В дверном проеме появилась жена Петра Николаевича и взмолилась: “Петя, пойдем. Кушать хочется. Отдыхать пора”. – “Сейчас-сейчас…”
– Петр Николаевич, а есть судьба, как вы думаете?
– Есть Господь.
– И он каждому уже начертал его путь…
– Он отец!
– …или мы сами творим.
– Отец!!!
– .свое будущее?
– Он отец твой!!! Который любит тебя больше, чем родной отец. А остальное – дело твое.
– Просто понять хочется, в какой степени моя жизнь от меня зависит.
– Евангелие почитай. Все там написано.
– Притчами.
– Какими притчами? Какими притчами??? Когда написано: у тебя просят рубашку – отдай и пальто. Какая это притча? Неужели это надо долго объяснять? Тебя просят два километра человека провести – пройди с ним четыре. Это что, непонятно? Притча какая-то?..
– Фильм “Остров” изменил вас?
– Нет.
– Вы таким уже пришли в “Остров”? Я имею в виду духовную основу, стержень.
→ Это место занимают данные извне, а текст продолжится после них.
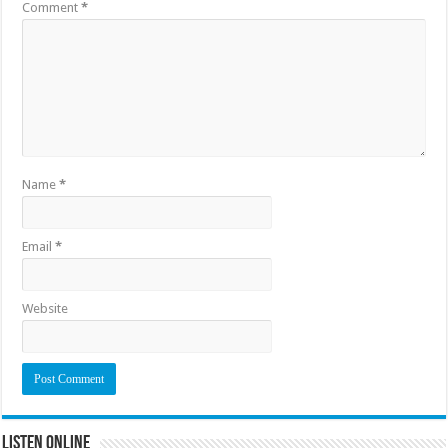
Comment
*
Name
*
Email
*
Website
Listen Online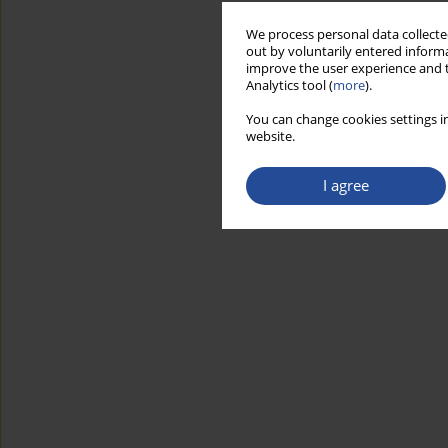
We process personal data collected
out by voluntarily entered informa
improve the user experience and t
Analytics tool (
more
).
You can change cookies settings in
website.
I agree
Что в вас от отца Анатолия?
– Я по мелким своим поводам, но так же кочевряжусь. У меня очень много из рок-н-ролльной так называемой молодости привычек, причуд, подвязанностей всяких. И вот я так же валяюсь, так и прошу. Но просто по мелкому поводу. Покаяние. Надо меняться. Никуда не деться. Мой любимый отец Дмитрий Смирнов говорит: “Я тоже из породы ленивых, но другого нет пути!” Отец Дмитрий – он удивительный. Он меня всему научил. Я с 2000 года каждый день слушаю по проповеди. И Бог нас свел, чтобы после “Острова” мы подружились. Он меня к себе позвал в гости. Ему фильм очень понравился. И началась наша дружба. Выяснилось, что мы с ним родились очень близко, там, в Москве. У нас даже как-то раки с ним были. (Говорит с огромным теплом.)
– А как вообще церковь отнеслась к “Острову”? Каково ее официальное отношение к содержанию картины?
Кто-то перебивает: “А это разве важно?”
– Это? Да, важно! (Мамонов резко развернулся к спрашивающему.) Это основной вопрос. Ну, не основной, но очень важный. Понимаете, в чем дело. Первый век. Киприан Карфагенский сказал: “Кому церковь не мать, тому Бог не отец”. Начнем с этого, чтобы негатив на этот счет убрать. Но! Мы сделали не церковную, а культурную вещь. Поэтому церковь относится так: Виктору Ивановичу Сухорукову и Павлу Семеновичу Лунгину патриарх Алексий, царствие ему небесное, вручил грамоты благословения за труды во славу Русской Православной церкви. Вот мы потрудились, потрудились во славу Божию. Что мы и должны делать все время. Как апостол Павел пишет: едим ли, спим ли, все делайте во славу Божию. А мы один разок. Подумаешь.